There’s a lot of sea frets round here – days when you can’t see one end of the street from the other  – and those are the days when the ships run aground. Early this year – January I think– well, months ago, anyway, there was a sea fret and the Heatherfield cargo boat from Liverpool went ashore, and it’s been sitting there ever since. It's September now and its been there so long it feels like part of the coastline, and there's always a line of seagulls across its top using it as a look out, when the salvage crew isn't aboard.

Yesterday I was in my sitting room, waiting for the postman with a parcel from my sister – the one who married a fisherman and went to live in Hartlepool, not the one who went away to London – I must tell you about her one day – anyway, I saw the Harvest Queen salvage crew working on the Heatherfield, getting the scrap iron off.

Something didn’t look quite right, and I saw that the lifeboat, the one they'd been using to ferry them to and from the Heatherfield, had come adrift. Perhaps someone hadn't tied it on properly – they'll get an earful for that. The little lifeboat capsized and got washed towards the shore.

Well, that meant the men on the Heatherfield were stuck. All six of them.

I shouted to Mr George Crabtree, the plumber who was looking at the leak under my kitchen sink, and off he ran to get Mr Oliver Storm, who was on the shore seeing to his nets. The two of them took a motorboat out. They got to the boat, but the swell tossed them about so much that the crew couldn’t climb in.

I could see Mr Crabtree and Mr Storm waving their arms about at each other, and then one of them started tying knots in a piece of rope – there’s always plenty of rope in a fishing boat. They tied up some kind of lifeline – it looked more like a cat’s cradle to me – and four men jumped down into the motorboat. But there were still two left, who had to tie themselves up in rope and be pulled through the waves. They got back on shore bruised and battered, soaked through and shivering – it might only be September but there was a chill in the air.

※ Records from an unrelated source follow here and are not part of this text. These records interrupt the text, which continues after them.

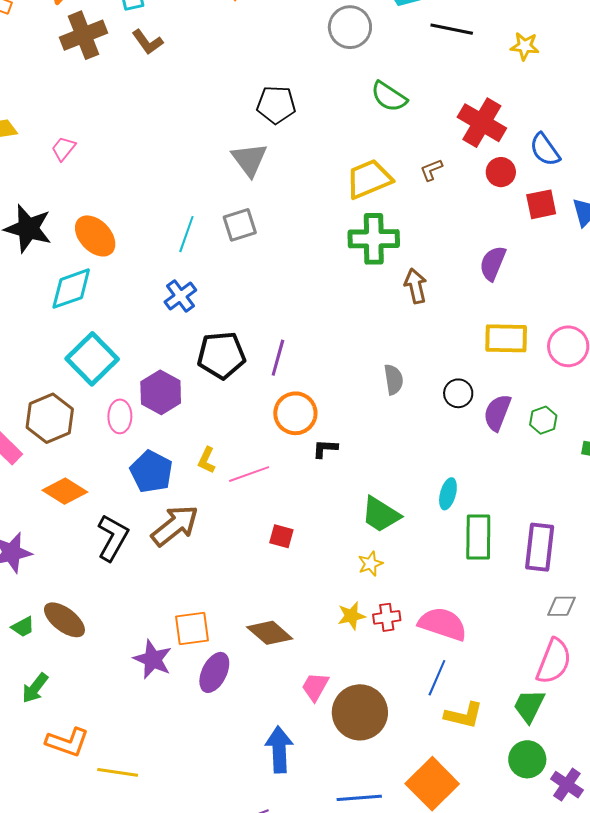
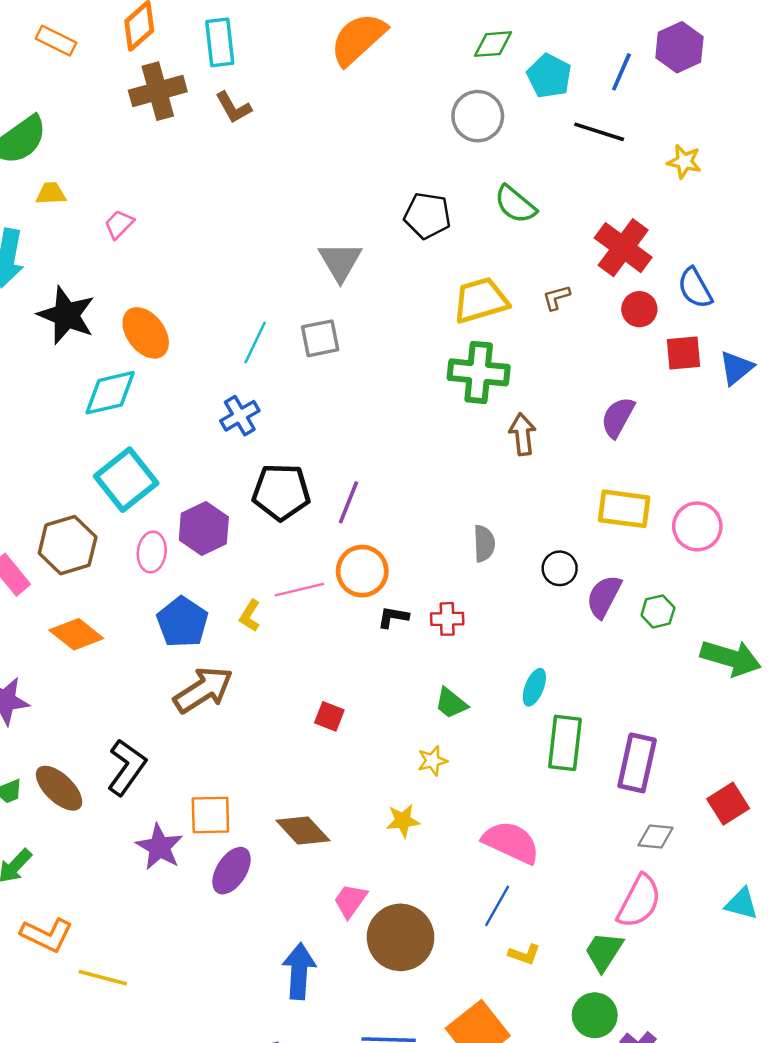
black pentagon: (276, 105) -> (427, 215), moved
pink line: (249, 474) -> (299, 590), moved
green trapezoid: (381, 514) -> (451, 703), size x0.7
black L-shape: (113, 538) -> (127, 767), moved
red cross: (387, 617) -> (447, 619), moved
yellow L-shape: (464, 715) -> (524, 954), size x0.7

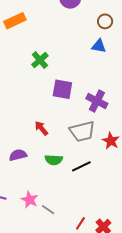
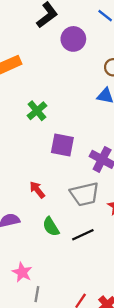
green semicircle: (54, 160) -> (51, 227), turned 54
gray line: (48, 210) -> (37, 294), moved, turned 64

That wasn’t the only thing yesterday. Some visitors – relatives of the Storm family someone said to me, though the Storms I know would be too embarrassed to admit it. Well, these visitors had walked out to Cowling Scar. That’s the flat rock that goes out to the right of the beach at low tide. The one over there. It’s a fine spot to sit if you have time to do that sort of thing. I hear the views are good, but the tide comes in fast.
Well, the three women had been reading and hadn’t see the waves coming. Someone on the beach ran to get help, and Mr Thomas Storm – that’s Mr Oliver Storm’s brother you know, and there’s many a Storm in this village – well, he and Mr Harrison went out in a boat to pick the women up. By the time the boat was heading back, the rock they were on had been covered up by the waves. That would have given them quite a wetting, and perhaps it will learn them for next time they want to read a book.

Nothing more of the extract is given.